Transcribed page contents
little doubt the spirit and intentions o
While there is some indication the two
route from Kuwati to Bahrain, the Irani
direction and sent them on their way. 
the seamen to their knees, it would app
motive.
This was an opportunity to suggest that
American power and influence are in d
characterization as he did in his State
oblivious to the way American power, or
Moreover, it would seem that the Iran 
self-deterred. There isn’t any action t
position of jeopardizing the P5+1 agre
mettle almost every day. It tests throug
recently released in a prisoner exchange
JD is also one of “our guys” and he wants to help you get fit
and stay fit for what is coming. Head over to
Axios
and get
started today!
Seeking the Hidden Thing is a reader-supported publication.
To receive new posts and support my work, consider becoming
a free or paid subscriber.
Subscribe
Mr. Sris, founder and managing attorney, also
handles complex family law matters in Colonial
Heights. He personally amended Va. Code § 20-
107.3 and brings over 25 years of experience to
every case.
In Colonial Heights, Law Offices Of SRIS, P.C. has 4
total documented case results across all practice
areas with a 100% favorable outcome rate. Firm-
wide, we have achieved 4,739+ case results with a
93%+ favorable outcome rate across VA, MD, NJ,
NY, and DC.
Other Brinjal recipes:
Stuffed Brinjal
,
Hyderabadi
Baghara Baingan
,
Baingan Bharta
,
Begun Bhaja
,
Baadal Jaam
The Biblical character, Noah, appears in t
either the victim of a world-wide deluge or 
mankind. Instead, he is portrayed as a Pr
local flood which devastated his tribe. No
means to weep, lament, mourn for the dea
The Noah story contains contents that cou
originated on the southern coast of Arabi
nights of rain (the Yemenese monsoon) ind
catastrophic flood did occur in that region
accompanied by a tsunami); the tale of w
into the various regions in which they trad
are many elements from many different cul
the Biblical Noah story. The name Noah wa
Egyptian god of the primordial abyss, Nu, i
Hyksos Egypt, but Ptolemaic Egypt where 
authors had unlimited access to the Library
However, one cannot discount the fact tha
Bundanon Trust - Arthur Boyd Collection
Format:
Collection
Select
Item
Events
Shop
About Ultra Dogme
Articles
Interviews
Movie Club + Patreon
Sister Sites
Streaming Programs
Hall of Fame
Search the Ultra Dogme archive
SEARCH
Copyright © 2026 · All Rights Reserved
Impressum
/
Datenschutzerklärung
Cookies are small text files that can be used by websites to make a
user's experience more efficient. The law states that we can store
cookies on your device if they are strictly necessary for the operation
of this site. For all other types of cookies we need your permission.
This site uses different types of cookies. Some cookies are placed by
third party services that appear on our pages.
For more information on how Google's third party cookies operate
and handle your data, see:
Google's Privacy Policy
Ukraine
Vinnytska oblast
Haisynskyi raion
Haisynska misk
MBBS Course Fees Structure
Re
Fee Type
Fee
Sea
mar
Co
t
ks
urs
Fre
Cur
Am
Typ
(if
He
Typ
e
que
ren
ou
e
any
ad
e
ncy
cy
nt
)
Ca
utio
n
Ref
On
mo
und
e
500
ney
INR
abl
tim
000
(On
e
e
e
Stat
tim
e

### WHAT TO WORK ON
Using the records above, pull out each line where the word "would" occurs.

### SOLUTION TO THE EXERCISE
the seamen to their knees, it would app
Moreover, it would seem that the Iran 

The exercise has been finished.